As you may know, the overwhelming headwind for iRobot is the U.S.-China trade war. Although the two sides recently signed a phase one trade deal, the acrimony was too lengthy for iRobot. When sharp rhetoric resulted in rising tariffs — especially for robotics-related products — it took the wind out of the company’s sails. Back in July of 2019, iRobot CEO Colin Angle stated:
“Although we achieved our U.S. revenue target in the second quarter, we believe that the direct and indirect impacts of the ongoing U.S.-China trade war and the recently implemented 25% tariffs are likely to constrain U.S. market segment growth in the second half of the year below our expectations at the start of 2019.”
That’s not what any investor wants to hear. Not surprisingly, IRBT stock plummeted following its Q2 earnings report. The immense magnitude of volatility didn’t follow until late November. But with shares finding some support around the $45 level, the price action may appeal to contrarians.
First, though, let’s discuss what we might see in Q4 2019.
China Again Clouds Narrative for IRBT Stock
Covering analysts expect iRobot’s earnings per share to come in at 42 cents. This is near the lower end of the estimate spectrum, which ranges from 33 cents to 51 cents. It’s also a far cry from the year-ago quarter, where the company delivered EPS of 88 cents. This metric easily exceeded the consensus target of 50 cents.
On the revenue front, analysts are forecasting $415.5 million. Individual estimates range from $412.8 million to $420.3 million. One positive, at least on paper, is the favorable comparison. In Q4 2018, iRobot rang up $384.7 million, against forecast range between $377 million and $395 million.
Assuming a similar Q4 seasonality boost, iRobot should be able to exceed the consensus top-line sales target. Given the reduced expectations for EPS, I think it’s also possible that the consumer tech firm could positively surprise.
However, the dark cloud again is China, specifically the coronavirus outbreak. Despite reassurances from bull market proponents that the coronavirus, like the SARS epidemic, will fade, recent updates imply pessimism. For example, The New York Times recently declared that the “death toll from the new coronavirus has exceeded that of the severe acute respiratory syndrome outbreak in 2002 and 2003 in mainland China.”
Obviously, this has tragic consequences for those affected by the disease. While I regret bringing this up, we can’t ignore it: The greater the coronavirus’ human toll, the worse its economic impact.
Right now people are more focused on shielding themselves from the outbreak. That will more likely bolster 3M’s (NYSE:MMM) protective mask business than iRobot’s Roomba vacuum cleaner.
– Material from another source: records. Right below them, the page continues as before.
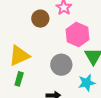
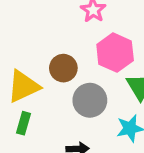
brown circle: (40, 19) -> (63, 68), moved

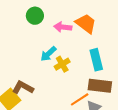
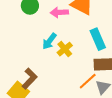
brown L-shape: (23, 88) -> (30, 79), turned 115

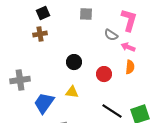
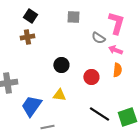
black square: (43, 13) -> (30, 16), turned -32

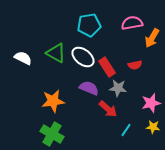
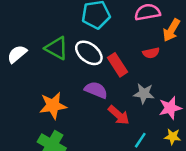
white semicircle: (23, 58) -> (17, 54), turned -66
red semicircle: (135, 65) -> (151, 53), moved
gray star: (118, 88) -> (144, 94), moved

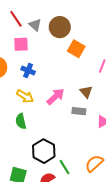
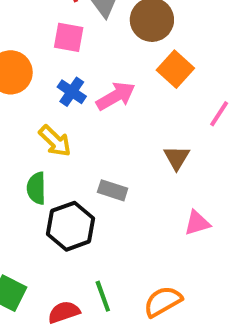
pink arrow: (55, 97) -> (116, 96), moved
gray rectangle: (79, 111) -> (113, 190), moved
black hexagon: (44, 151) -> (70, 226), moved

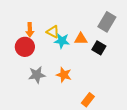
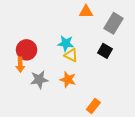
orange arrow: (30, 30) -> (20, 65), moved
yellow triangle: (53, 32) -> (71, 55), moved
orange triangle: (81, 39) -> (86, 12), moved

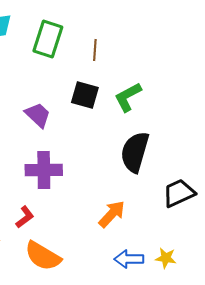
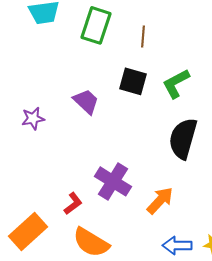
purple cross: (44, 170) -> (113, 181), moved, turned 33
Therefore, even if iRobot produced a strong earnings beat, its stock faces volatility risk from poor broader sentiment. Still, in the long run, shares might offer an attractive entry point.
A Compelling Price
Admittedly, I wasn’t the biggest fan of IRBT stock in the past. But two things have forced me to reconsider: growing need for automated products and a very tempting price point.
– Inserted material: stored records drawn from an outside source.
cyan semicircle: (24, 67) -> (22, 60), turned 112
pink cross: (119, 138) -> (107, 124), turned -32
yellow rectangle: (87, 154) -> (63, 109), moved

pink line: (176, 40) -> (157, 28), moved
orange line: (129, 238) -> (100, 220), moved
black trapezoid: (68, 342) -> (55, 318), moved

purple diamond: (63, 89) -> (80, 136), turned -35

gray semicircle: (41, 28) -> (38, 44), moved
At time of writing, shares are just under $47. That places IRBT stock around late-2016 territory, right before it went berserk. You’ll recall that a few times between early 2017 to mid-2019, IRBT hit triple digits on several occasions.
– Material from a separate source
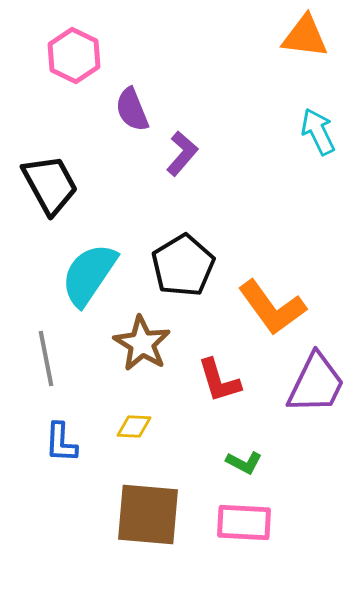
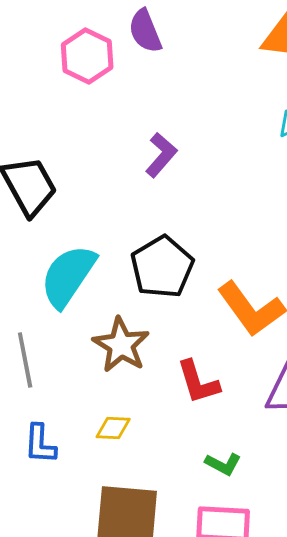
pink hexagon: (74, 56) -> (87, 56), moved
purple semicircle: (132, 110) -> (145, 31), moved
Looking back in retrospect, it did so because of fundamentally sound factors. For one, consumers had more money in their pocket thanks in large part to multi-year record low unemployment. Second, Americans are simply overworked.
According to data compiled by TheNation.com, American workers are sleeping less and clocking in more hours than their counterparts of generations ago. This and several other reasons — including societal shifts — combine to make housework a truly onerous liability.
This wasn’t possible to remedy in a weak consumer market. But with more money in workers’ hands, people can afford to buy household goods. If it saves them a few hours every week, it’s probably worth it.
Yes, I’ll admit that the China headwind is very ugly for IRBT stock in the nearer term. But with shares holding support ahead of longer-term tailwinds, I’m just as well enticed.
As of this writing, Josh Enomoto did not hold a position in any of the aforementioned securities.